Cuts to the company's labor force helped its on-mountain bottom line substantially. Operating expenses for the quarter declined by $2.2 million. Of those, $2 million were achieved through a decrease in labor and labor-related benefits, including suspension of the company's matching contribution to its 401(k) program and company-wide wage reductions.
Lodging segment
In Vail Resorts' lodging segment, Katz said the company has been able to fill rooms with last-minute bookings — a trend throughout the High Country this season.“Our lodging segment bookings have trended lower than the prior year, although, our guests continue to book closer to their arrival date than they had in years past, and we have seen the gaps fully close in all of our resorts, except Keystone,” Katz said.
Revenue from company-owned hotel rooms declined 5.6 percent, driven by an occupancy decrease of 6.9 percentage points from last year's second quarter.
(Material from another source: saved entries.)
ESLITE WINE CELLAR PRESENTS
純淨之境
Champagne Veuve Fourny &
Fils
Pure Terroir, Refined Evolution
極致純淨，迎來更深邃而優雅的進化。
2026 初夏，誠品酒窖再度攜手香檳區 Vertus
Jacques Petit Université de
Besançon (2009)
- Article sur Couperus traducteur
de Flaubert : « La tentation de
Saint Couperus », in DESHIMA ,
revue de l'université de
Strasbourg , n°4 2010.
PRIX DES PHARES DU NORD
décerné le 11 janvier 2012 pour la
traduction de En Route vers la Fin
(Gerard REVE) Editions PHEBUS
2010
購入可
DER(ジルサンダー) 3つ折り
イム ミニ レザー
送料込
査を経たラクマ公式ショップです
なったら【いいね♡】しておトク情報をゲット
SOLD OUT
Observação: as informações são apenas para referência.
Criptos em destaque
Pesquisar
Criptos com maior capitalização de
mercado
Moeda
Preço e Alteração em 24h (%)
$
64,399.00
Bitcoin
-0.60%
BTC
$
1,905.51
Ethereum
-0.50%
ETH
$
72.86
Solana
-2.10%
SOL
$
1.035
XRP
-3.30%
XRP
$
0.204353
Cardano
Revenue from company-managed condominiums fell 11.1 percent, owing primarily to a decline in transient guest visitation at Keystone.
Real-estate segment
Overall, the company's total net revenue dropped significantly — by 22.7 percent — for the quarter, relative to the same quarter last year, drug down by the timing of real estate closings, according to Katz. The company's real estate operating revenue is primarily determined by the timing of closings and the mix of real estate sold in a given period.Real-estate net revenue for this year's second quarter was $0.9 million, compared to $89.2 million for the same period last year.
During the second quarter of last year, the company closed on several high-dollar units at the Lodge at Vail Chalet ($76.9 million of revenue), Crystal Peak Lodge ($3.7 million) and Arrabelle ($7.7 million).
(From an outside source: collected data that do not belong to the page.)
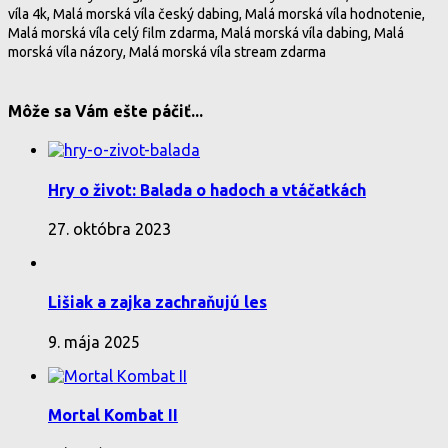
víla 4k, Malá morská víla český dabing, Malá morská víla hodnotenie,
Malá morská víla celý film zdarma, Malá morská víla dabing, Malá
morská víla názory, Malá morská víla stream zdarma
Môže sa Vám ešte páčiť...
Hry o život: Balada o hadoch a vtáčatkách
27. októbra 2023
Lišiak a zajka zachraňujú les
9. mája 2025
Mortal Kombat II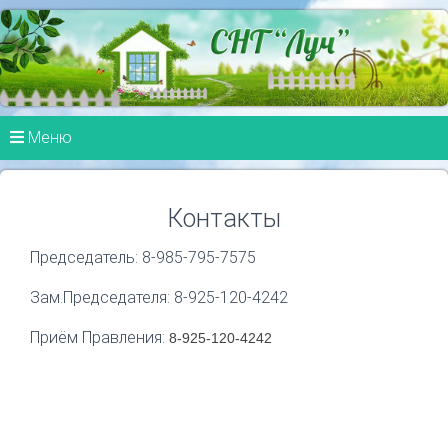
Меню
Контакты
Председатель: 8-985-795-7575
Зам.Председателя: 8-925-120-4242
Приём Правления:
8-925-120-4242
“The strength of our resort business has led to strong free cash flow over the past 12 months before real estate activities, despite the state of the economy. Overall, our balance-sheet position remains strong, even though we have been funding the investment in two real estate development projects under construction,” Katz said.
Looking past the early season
Vail Resorts anticipates spending $75-85 million in capital expenditures in the 2010 calendar year. Of that, it will spend $37-42 million for maintenance and general upkeep, including routine replacement of snow-grooming equipment and rental-fleet equipment. The company also has some new projects in the queue for 2010, including a high-speed quad serving Vail's Sun Up and Sun Down bowls. Also on tap are a new on-mountain restaurant at Heavenly, a new summer-use coaster slide at Breckenridge, expansion of Vail's Adventure Ridge and renovations to guest rooms at Keystone Lodge.Season-to-date total skier visits for the company's five resorts were up 0.4 percent through March 7, 2010, compared to the prior year season-to-date period ending March 8, 2009.
Season-to-date total lift-ticket revenue through March 7 of this year was up 1.6 percent over the same period last year. Ski school and retail/rental revenues were up 3.8 percent and 5.5 percent, respectively.